Bragginsella

Scientific classification
- Kingdom: Plantae
- Division: Marchantiophyta
- Class: Jungermanniopsida
- Order: Lepidoziales
- Family: Lophocoleaceae
- Genus: Bragginsella
- Species: Bragginsella
- Binomial name: Bragginsella R.M.Schust.

= Bragginsella =

- Authority: R.M.Schust.

Monotypic genus of liverwort

Bragginsella is a monotypic genus of liverworts belonging to the family Lophocoleaceae. The sole species of this genus, Bragginsella anomala R.M.Schust. is found in New Zealand.

== Etymology ==

The genus name of Bragginsella is in honour of John Edward Braggins (b.1944) a New Zealand born botanist (Pteridology, Mycology, Lichenology),
from the University of Auckland and the Auckland Museum for Natural Sciences.
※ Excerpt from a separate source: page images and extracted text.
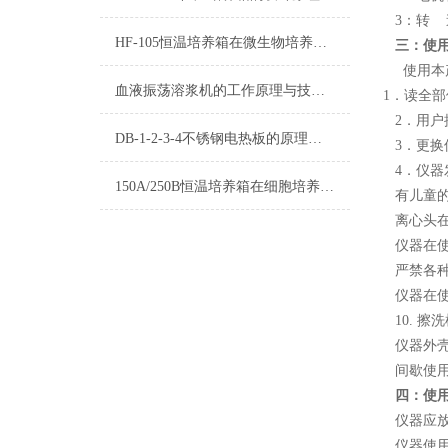
3：转 速
HF-105恒温培养箱在微生物培养中的应用
三：使
使用本
血液振荡溶浆机的工作原理与技术优化
1．读全
2．用
DB-1-2-3-4不锈钢电热板的原理和用途及操作应用领域有哪些？
3．更
4．仪
150A/250B恒温培养箱在细胞培养中的应用
有儿童
离心头
仪器在
严禁各
仪器在
10. 
仪器外
间歇使
四：使
仪器应
仪器使用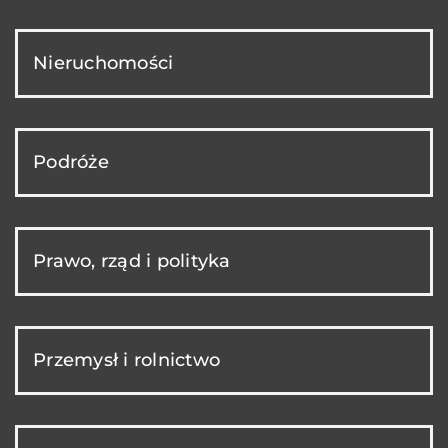
Nieruchomości
Podróże
Prawo, rząd i polityka
Przemysł i rolnictwo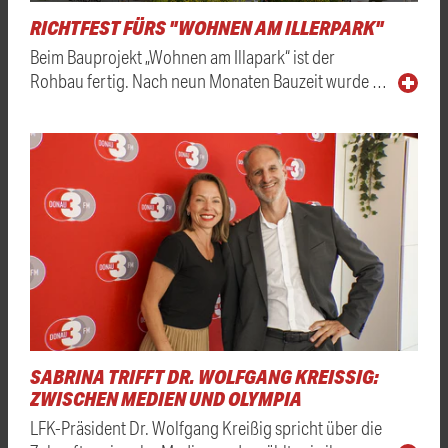
RICHTFEST FÜRS "WOHNEN AM ILLERPARK"
Beim Bauprojekt „Wohnen am Illapark“ ist der
Rohbau fertig. Nach neun Monaten Bauzeit wurde …
SABRINA TRIFFT DR. WOLFGANG KREISSIG: Z
WISCHEN MEDIEN UND OLYMPIA
LFK-Präsident Dr. Wolfgang Kreißig spricht über die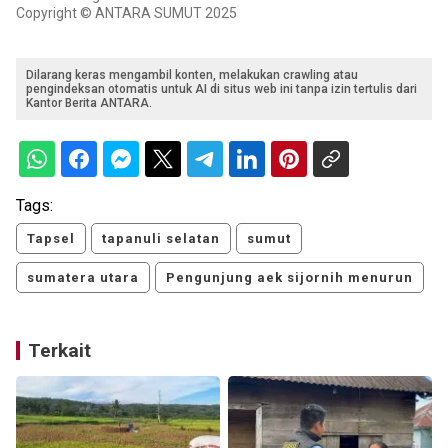
Copyright © ANTARA SUMUT 2025
Dilarang keras mengambil konten, melakukan crawling atau
pengindeksan otomatis untuk AI di situs web ini tanpa izin tertulis dari
Kantor Berita ANTARA.
Tags:
Tapsel
tapanuli selatan
sumut
sumatera utara
Pengunjung aek sijornih menurun
Terkait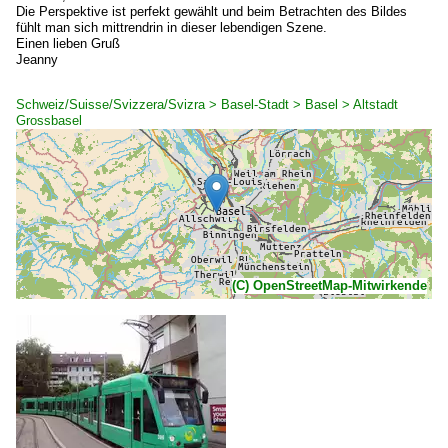
Die Perspektive ist perfekt gewählt und beim Betrachten des Bildes
fühlt man sich mittrendrin in dieser lebendigen Szene.
Einen lieben Gruß
Jeanny
Schweiz/Suisse/Svizzera/Svizra > Basel-Stadt > Basel > Altstadt
Grossbasel
(C) OpenStreetMap-Mitwirkende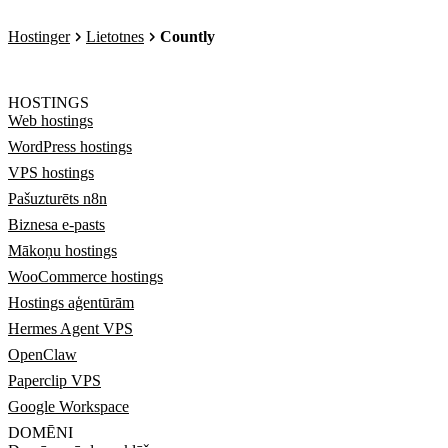
Hostinger
Lietotnes
Countly
HOSTINGS
Web hostings
WordPress hostings
VPS hostings
Pašuzturēts n8n
Biznesa e-pasts
Mākoņu hostings
WooCommerce hostings
Hostings aģentūrām
Hermes Agent VPS
OpenClaw
Paperclip VPS
Google Workspace
DOMĒNI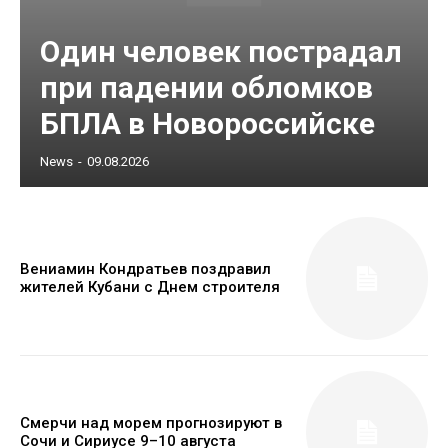
Один человек пострадал
при падении обломков
БПЛА в Новороссийске
News
-
09.08.2026
Вениамин Кондратьев поздравил
жителей Кубани с Днем строителя
Смерчи над морем прогнозируют в
Сочи и Сириусе 9–10 августа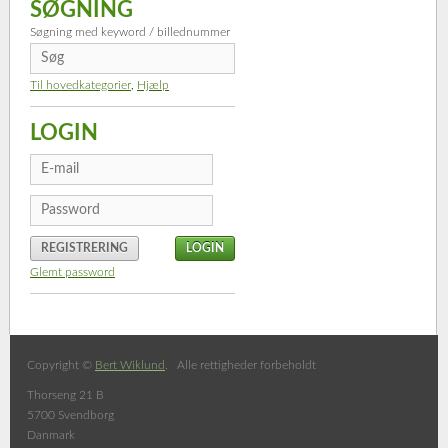
SØGNING
Søgning med keyword / billednummer
Til hovedkategorier
,
Hjælp
LOGIN
REGISTRERING
Glemt password
Copyright ©
Bert Wiklund
. Alle rettigheder forbeholdt
Thorseng 21 B
5700 Svendborg
Danmark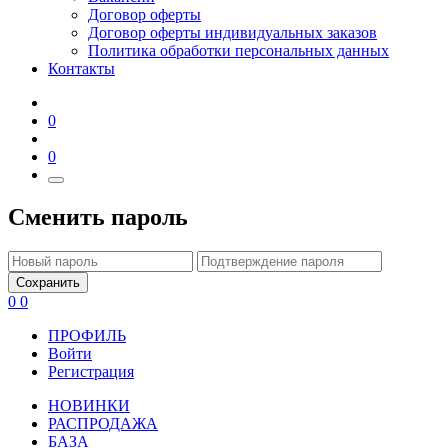
Договор оферты
Договор оферты индивидуальных заказов
Политика обработки персональных данных
Контакты
0
0
Сменить пароль
Сохранить
0
0
ПРОФИЛЬ
Войти
Регистрация
НОВИНКИ
РАСПРОДАЖА
БАЗА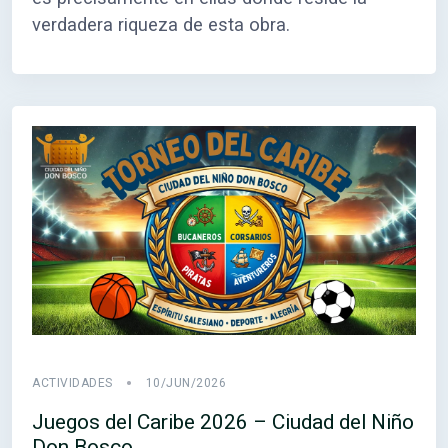
verdadera riqueza de esta obra.
ACTIVIDADES
10/JUN/2026
Juegos del Caribe 2026 – Ciudad del Niño
Don Bosco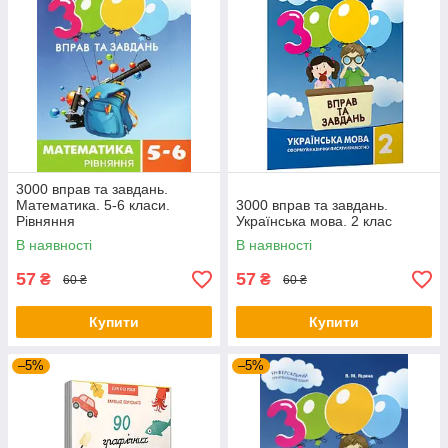
3000 вправ та завдань.
Математика. 5-6 класи.
3000 вправ та завдань.
Рівняння
Українська мова. 2 клас
В наявності
В наявності
57
57
₴
₴
60 ₴
60 ₴
Купити
Купити
–5%
–5%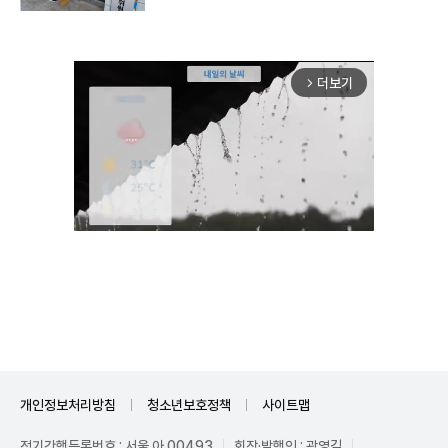
더보기
arrow_forward_ios
Mute
개인정보처리방침
청소년보호정책
사이트맵
정기간행등록번호 : 서울 아 00493
회장·발행인 : 곽영길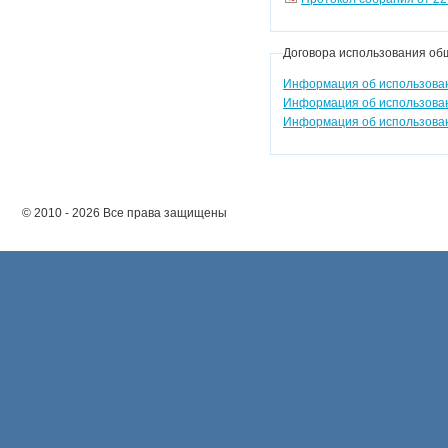
Договора использования об
Информация об использовани
Информация об использовани
Информация об использовани
© 2010 - 2026 Все права защищены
The species epithet anomala was chosen to describe its anomalous appearance.

==Description==

Bragginsella anomala is a light green liverwort, which has highly dome-shaped papillae on the cuticle of its calls.

== Distribution and habitat ==

Bragginsella anomala is endemic to New Zealand. The holotype was discovered at Temple Basin in Arthur's Pass National Park, occurring in wet cliff crevices.